TITLE 42
State Affairs and Government
CHAPTER 42-64
Rhode Island Commerce Corporation
SECTION 42-64-7.2
§ 42-64-7.2 Amendment of the articles of
incorporation of a subsidiary public corporation.
(a) A subsidiary public corporation may amend its articles of incorporation,
from time to time, only with the express approval and authorization of the
general assembly.
(b) Upon receipt of approval and authorization of the general
assembly, pursuant to subsection (a) of this section, amendments to the
articles of incorporation of a subsidiary public corporation shall be made by
the adoption of a resolution by the board of directors of the parent
corporation setting forth the amendment. The resolution may incorporate the
amendment in restated articles of incorporation which contain a statement that
except for the designated amendment the restated articles of incorporation
correctly set forth without change the corresponding provisions of the articles
of incorporation, as theretofore amended, and that the restated articles of
incorporation together with the designated amendment supersede the original
articles of incorporation and all amendments thereto.
(c) The articles of amendment shall be executed in duplicate
by the subsidiary public corporation, by its president or a vice president and
by its secretary or an assistant secretary, and shall set forth: (1) the name
of the corporation; (2) the amendment so adopted; (3) the date of the approval
and authorization from the general assembly and the date of the adoption of the
amendment by the board of directors of the parent corporation; and (4) if,
pursuant to subsection (e) of this section, the amendment is to become
effective at a time subsequent to the issuance of the certificate of amendment
by the secretary of state, the date when the amendment is to become effective.
(d) Duplicate originals of the articles of amendment shall be
delivered to the secretary of state. If the secretary of state finds that the
articles of amendment conform to law, the secretary shall: (1) endorse on each
duplicate original the word "Filed," and the month, day, and year of the
filing; (2) file one of these duplicate originals in his or her office; and (3)
issue a certificate of amendment to which the secretary shall affix the other
duplicate original. The certificate of amendment, together with the duplicate
original of the articles of amendment affixed to the certificate of amendment
by the secretary of state, shall be returned to the subsidiary public
corporation or its representative.
(e)(1) Upon the issuance of the certificate of amendment by
the secretary of state, or upon a later date, not more than thirty (30) days
after the filing of the articles of amendment, as may be set forth in the
articles, the amendment shall become effective and the articles of
incorporation shall be deemed to be amended accordingly.
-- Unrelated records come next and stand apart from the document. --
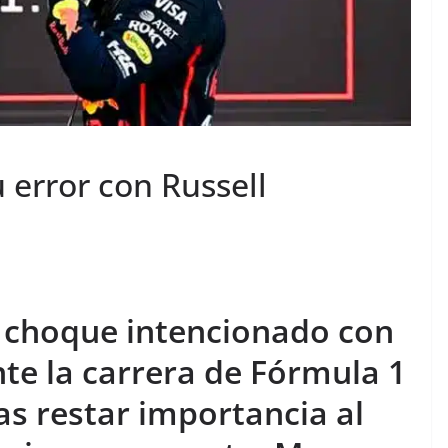
 error con Russell
 choque intencionado con
te la carrera de Fórmula 1
as restar importancia al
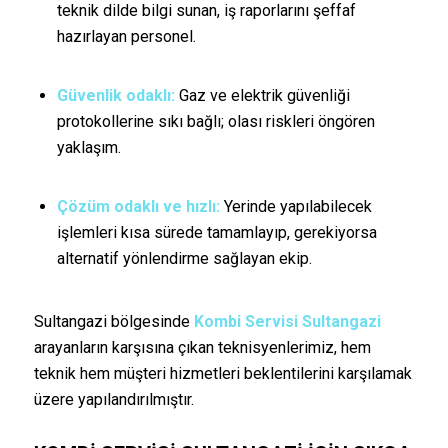
teknik dilde bilgi sunan, iş raporlarını şeffaf
hazırlayan personel.
Güvenlik odaklı:
Gaz ve elektrik güvenliği
protokollerine sıkı bağlı; olası riskleri öngören
yaklaşım.
Çözüm odaklı ve hızlı:
Yerinde yapılabilecek
işlemleri kısa sürede tamamlayıp, gerekiyorsa
alternatif yönlendirme sağlayan ekip.
Sultangazi bölgesinde
Kombi Servisi Sultangazi
arayanların karşısına çıkan teknisyenlerimiz, hem
teknik hem müşteri hizmetleri beklentilerini karşılamak
üzere yapılandırılmıştır.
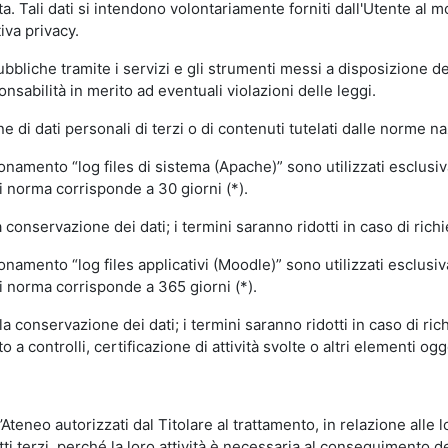
volta. Tali dati si intendono volontariamente forniti dall'Utente al 
iva privacy.
pubbliche tramite i servizi e gli strumenti messi a disposizione 
sabilità in merito ad eventuali violazioni delle leggi.
e di dati personali di terzi o di contenuti tutelati dalle norme na
ionamento “log files di sistema (Apache)” sono utilizzati esclusiv
i norma corrisponde a 30 giorni (*).
onservazione dei dati; i termini saranno ridotti in caso di richi
onamento “log files applicativi (Moodle)” sono utilizzati esclusi
i norma corrisponde a 365 giorni (*).
 conservazione dei dati; i termini saranno ridotti in caso di ri
a controlli, certificazione di attività svolte o altri elementi ogg
ll’Ateneo autorizzati dal Titolare al trattamento, in relazione alle
i terzi, perché la loro attività è necessaria al conseguimento del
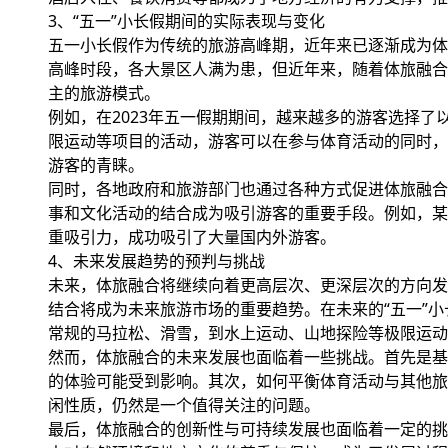
3、“五一”小长假期间的实际表现与变化
五一小长假作为传统的旅游高峰期，近年来已逐渐成为体
高峰时段，各大景区人满为患，但近年来，随着体旅融合
主的旅游模式。
例如，在2023年五一假期期间，越来越多的游客选择
限运动等项目的活动，游客可以在参与体育活动的同时，
游客的青睐。
同时，各地政府和旅游部门也通过各种方式促进体旅融合
事和文化活动的结合成为吸引游客的重要手段。例如，某
重吸引力，成功吸引了大量国内外游客。
4、未来发展趋势的预判与挑战
未来，体旅融合将继续向着更高层次、更深层次的方向发
结合将成为未来旅游市场的重要趋势。在未来的“五一”
常规的马拉松、滑雪，到水上运动、山地探险等极限运动
然而，体旅融合的未来发展也面临着一些挑战。首先是基
的体验可能受到影响。其次，如何平衡体育活动与其他旅
闲性质，仍然是一个值得关注的问题。
最后，体旅融合的创新性与可持续发展也面临着一定的挑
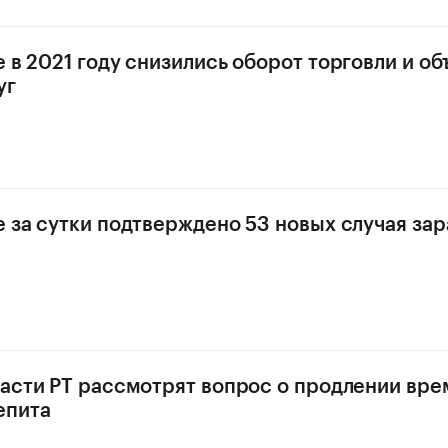
е в 2021 году снизились оборот торговли и о
уг
е за сутки подтверждено 53 новых случая за
ласти РТ рассмотрят вопрос о продлении вр
епита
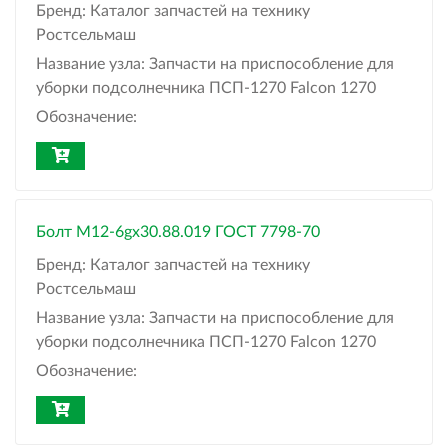
Бренд:
Каталог запчастей на технику
Ростсельмаш
Название узла:
Запчасти на приспособление для
уборки подсолнечника ПСП-1270 Falcon 1270
Обозначение:
Болт М12-6gx30.88.019 ГОСТ 7798-70
Бренд:
Каталог запчастей на технику
Ростсельмаш
Название узла:
Запчасти на приспособление для
уборки подсолнечника ПСП-1270 Falcon 1270
Обозначение:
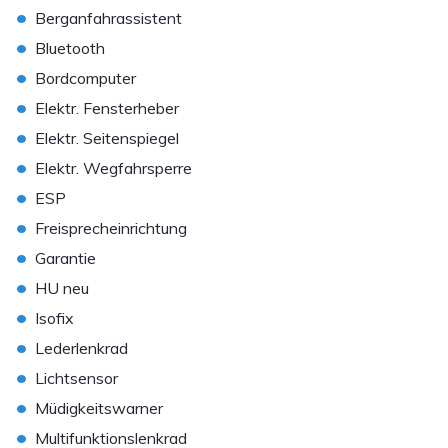
•
Berganfahrassistent
•
Bluetooth
•
Bordcomputer
•
Elektr. Fensterheber
•
Elektr. Seitenspiegel
•
Elektr. Wegfahrsperre
•
ESP
•
Freisprecheinrichtung
•
Garantie
•
HU neu
•
Isofix
•
Lederlenkrad
•
Lichtsensor
•
Müdigkeitswarner
•
Multifunktionslenkrad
(2) No amendment shall affect any existing cause of action in
favor of or against the subsidiary public corporation, or any pending suit to
which the subsidiary public corporation shall be a party, or the existing
rights of any persons and, in the event the corporate name shall be changed by
amendment, no suit brought by or against the corporation under its former name
shall abate for that reason.
(f)(1) A subsidiary public corporation may at any time
restate its articles of incorporation, as amended, by authorization of the
general assembly authorizing and approving a resolution to be adopted by the
board of directors of the parent corporation. Upon the adoption of the
resolution, restated articles of incorporation shall be executed in duplicate
by the subsidiary public corporation by its president or a vice president and
by its secretary or assistant secretary, and shall set forth all of the
provisions of the articles of incorporation as theretofore amended, together
with a statement that the restated articles of incorporation correctly set
forth without change the corresponding provisions of the articles of
incorporation, as amended and that the restated articles of incorporation
supersede the original articles of incorporation and all amendments to these
articles.
(2) Duplicate originals of the restated articles of
incorporation shall be delivered to the secretary of state. If the secretary of
state finds that the restated articles of incorporation conform to law, the
secretary shall: (i) endorse on each of the duplicate originals the word
"Filed," and the month, day, and year of the filing thereof; (ii) file one of
the duplicate originals in his or her office; and (iii) issue a restated
certificate of incorporation, to which the secretary shall affix the other
duplicate original. The restated certificate of incorporation, together with
the duplicate original of the restated articles of incorporation affixed to the
restated certificate of incorporation by the secretary of state, shall be
returned to the subsidiary public corporation or its representative.
History of Section.
(P.L. 1976, ch. 277, § 4; P.L. 1995, ch. 370, art. 12, § 8.)